In his inaugural address as a chancellor of Unisa in 2017, Thabo Mbeki underscored the need for society to continue examining the nearness between the society and higher education institutions.

He also pointed out that society needs to be clear about its expectations from higher education institutions.

Mbeki also raised the potential of the university in uplifting citizens to avert the injustices of the past. He perceived the university as one of the sites for African renaissance that would be able to rekindle the ideas around gender imbalance, highlight community involvement and enhance creative thinking.

Furthermore, Mbeki argued that university ought to be a cauldron of debate and fair critical engagement.

At the launch of the Thabo Mbeki African School of Public and International Affairs (TM-School) at Unisa recently, Mbeki again echoed his 2017 speech, underscoring the need for the continued development of Africa.

He harangued education and university programmes that created corporate stooges out of students. The former president also highlighted a new culture needed by all African institutions that seek to transform themselves to be able to transmute society.

Generally, there are a myriad university cultures that need to be exorcised from the current universities in Africa. These include what the president referred to as research that is not relevant to communities but more driven by personal glory and status, rather than the sustenance of a nation through knowledge generation. Additionally, as Mbeki stated in his inaugural speech as Unisa Chancellor, he reiterated the need for teaching that should bear doers and critical learners, stressing the role of the university in upholding the African philosophical enquiry as it becomes a thought centre of society.

Perhaps one of the greatest challenges that our universities are experiencing today is to embrace a paradigm shift, garner knowledge for relevant scholarship and enhance a pan African future and rigorous intellectuals”.

There can be no culture of engagement if scholarship remains poor. And without strong scholarship, research will be unaccountable to society and be worthless. Yet new and relevant knowledge is always critical when we look at academia and profound scholarship.

The president also pointed out that there is a need also to uplift teaching than exclusively focusing on publishing, adding that effective teaching was the cornerstone for achieving a just society.

It is through effective teaching that universities can produce future thinkers with grounded philosophical thoughts.

Decolonial scholars also sympathise with the need for a pan Africanist future and pan Africanist education in an age of decolonisation.

TM-School director Prof Sibusiso Vil-Nkomo’s opening comments are true as he pointed out that this initiative was long overdue. This is a dream school for pan African thought and pan Africanism encapsulated in programmes such as resource management, management of rural development as well as futuristic studies.

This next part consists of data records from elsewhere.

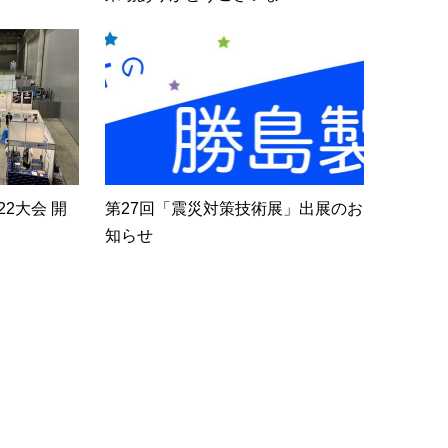
2大会 開
第27回「震災対策技術展」出展のお
知らせ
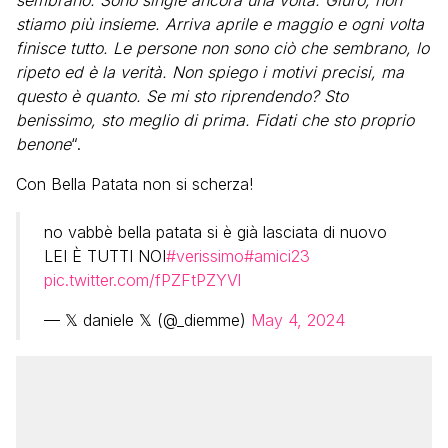
sembrano. Sono single ancora una volta. Giuro, non
stiamo più insieme. Arriva aprile e maggio e ogni volta
finisce tutto. Le persone non sono ciò che sembrano, lo
ripeto ed è la verità. Non spiego i motivi precisi, ma
questo è quanto. Se mi sto riprendendo? Sto
benissimo, sto meglio di prima. Fidati che sto proprio
benone
“.
Con Bella Patata non si scherza!
no vabbè bella patata si è già lasciata di nuovo
LEI È TUTTI NOI
#verissimo
#amici23
pic.twitter.com/fPZFtPZYVl
— 𝕏 daniele 𝕏 (@_diemme)
May 4, 2024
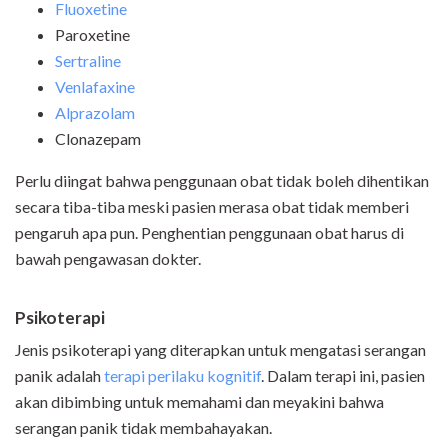
Fluoxetine
Paroxetine
Sertraline
Venlafaxine
Alprazolam
Clonazepam
Perlu diingat bahwa penggunaan obat tidak boleh dihentikan
secara tiba-tiba meski pasien merasa obat tidak memberi
pengaruh apa pun. Penghentian penggunaan obat harus di
bawah pengawasan dokter.
Psikoterapi
Jenis psikoterapi yang diterapkan untuk mengatasi serangan
panik adalah
terapi perilaku kognitif
. Dalam terapi ini, pasien
akan dibimbing untuk memahami dan meyakini bahwa
serangan panik tidak membahayakan.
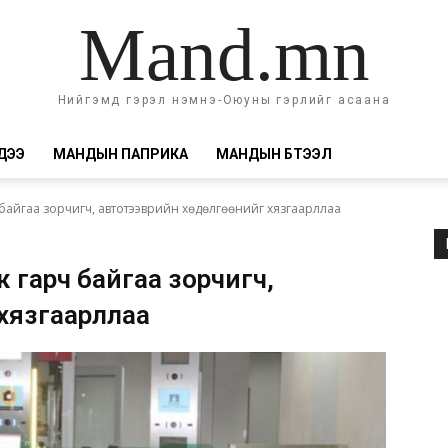
Mand.mn
Нийгэмд гэрэл нэмнэ-Оюуны гэрлийг асаана
ДЭЭ
МАНДЫН ПАПРИКА
МАНДЫН БҮТЭЭЛ
айгаа зорчигч, автотээврийн хөдөлгөөнийг хязгаарллаа
 гарч байгаа зорчигч,
г хязгаарллаа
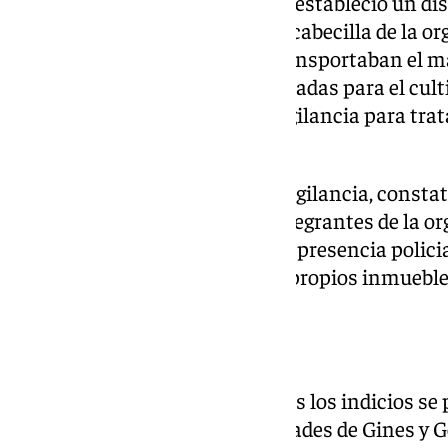
Según investigación previas, se estableció un disp
permanente’ sobre el presunto cabecilla de la 
una parte de los integrantes transportaban el ma
que pudieran estar siendo utilizadas para el cu
el resto establecía puntos de vigilancia para trat
presencia policial.
Fruto de estos dispositivos de vigilancia, const
seguridad adoptadas por los integrantes de la or
propósito de detectar la posible presencia polic
de los integrantes como en los propios inmuebles
Consecuencias
Por consiguiente, reunidos todos los indicios se 
en dos inmuebles en las localidades de Gines y Ge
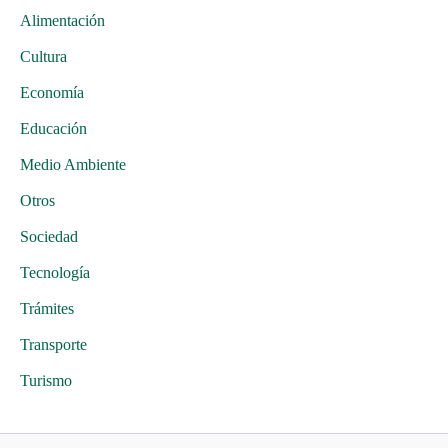
Alimentación
Cultura
Economía
Educación
Medio Ambiente
Otros
Sociedad
Tecnología
Trámites
Transporte
Turismo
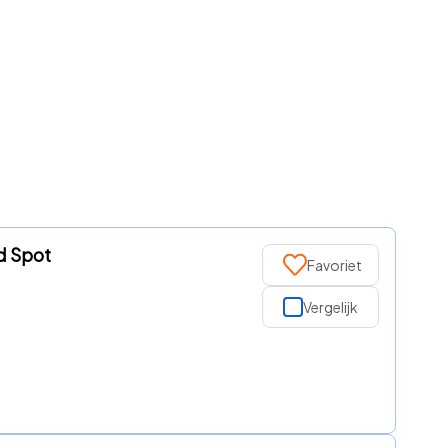
d Spot
Favoriet
Vergelijk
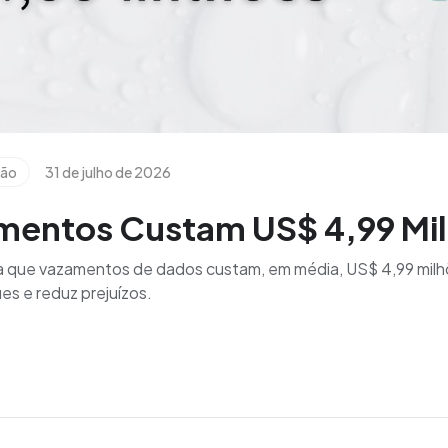
ção
31 de julho de 2026
mentos Custam US$ 4,99 Mi
la que vazamentos de dados custam, em média, US$ 4,99 milh
es e reduz prejuízos.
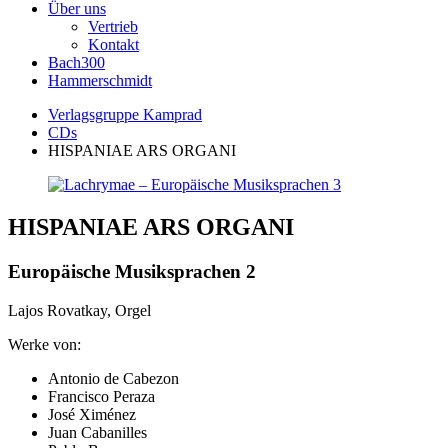
Über uns
Vertrieb
Kontakt
Bach300
Hammerschmidt
Verlagsgruppe Kamprad
CDs
HISPANIAE ARS ORGANI
HISPANIAE ARS ORGANI
Europäische Musiksprachen 2
Lajos Rovatkay, Orgel
Werke von:
Antonio de Cabezon
Francisco Peraza
José Ximénez
Juan Cabanilles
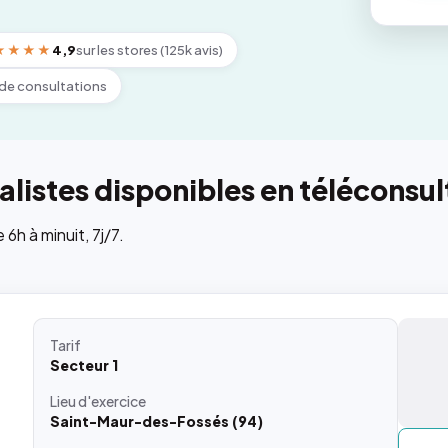
★★★★
4,9
sur les stores (125k avis)
de consultations
listes disponibles en téléconsul
h à minuit, 7j/7.
Tarif
Secteur 1
Lieu
d'exercice
Saint-Maur-des-Fossés (94)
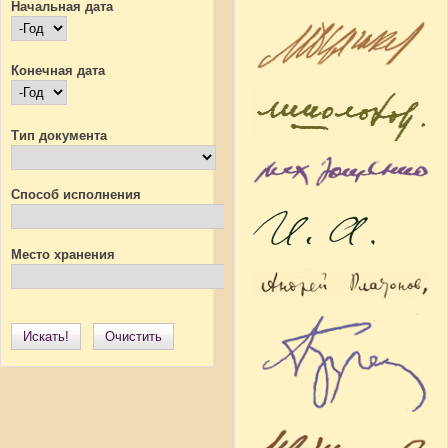
Начальная дата
Начальная дата
Год
Конечная дата
Конечная дата
Год
Тип документа
Способ исполнения
Место хранения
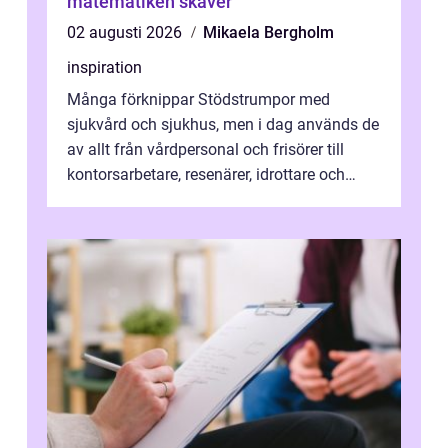
matematiken skaver
02 augusti 2026
Mikaela Bergholm
inspiration
Många förknippar Stödstrumpor med
sjukvård och sjukhus, men i dag används de
av allt från vårdpersonal och frisörer till
kontorsarbetare, resenärer, idrottare och
gravida. Rätt stödstrumpor kan minska...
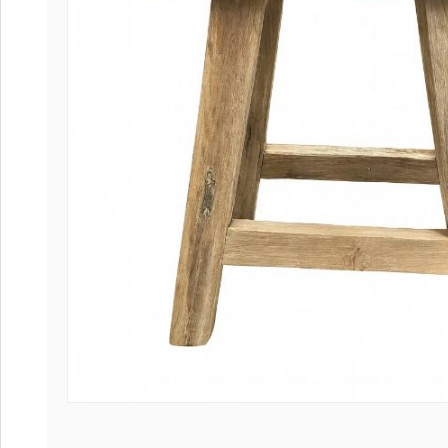
Coffee table
Collection Sl
Collection Se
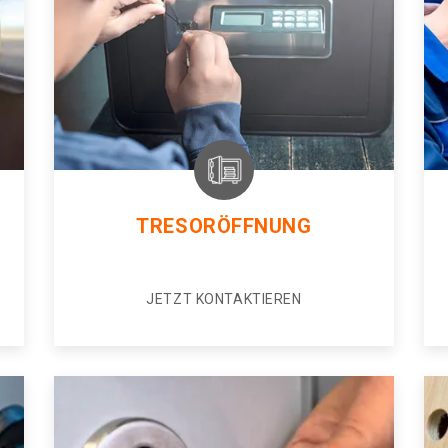
TRESORÖFFNUNG
JETZT KONTAKTIEREN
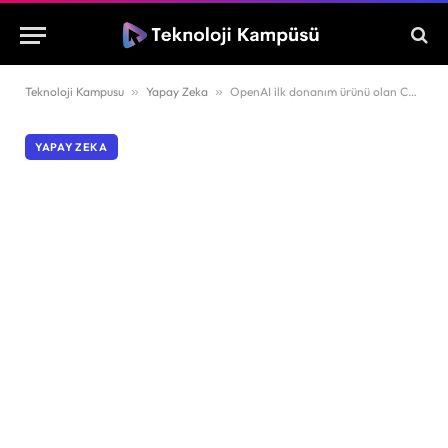
Teknoloji Kampusu
»
Yapay Zeka
»
OpenAI ilk donanım ürünü olan Codex Micro klavyesini tanıttı
YAPAY ZEKA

The pan Africanist thought enables us to debate the future of African knowledge and fecund African scholarship. Yet even that, pan Africanist thought has had much contention, like scholars who have rebuked the academic Ali Mazrui for labelling the great pan Africanist Kwame Nkrumah an African Lenin and a Russian Tsar in Africa.

Even more scholars have labelled Mazrui as using Eurocentric than Afrocentric conclusions. However, for similar reasons, the Nigerian critic and august scholar Chinweizu has also opposed Nkrumah’s agenda and pan Africanist thought. Despite such differences though, Nkrumah’s name is mentioned along the forerunners of pan Africanism in the 1960s as he continuously preached African nationalism – so were his contemporaries such as Julius Nyerere and Patrice Emery Lumumba of Congo.

All perceived the hope in pan Africanism. They regarded pan Africanism as a starting point for African unity. Nyerere saw his generation as the harbingers for change. He believed that they carried the torch of African liberation and that the new leaders “must pick up the flickering torch of African freedom, refuel it with their enthusiasm and determination, and carry it forward to unity”.

One hopes these ideals would be cherished by the new Thabo Mbeki school at Unisa. The hope of national development linked with the school has also brought hope to those who continue clamouring for decolonised institutions.

The TM-School also fills the void of Centres of Excellence in Africa.

So well positioned, this is because it could address unemployment, poverty and skills shortage. The civil society still suffers from the paucity of skills in economic development, human rights and challenges emitted by urbanisation.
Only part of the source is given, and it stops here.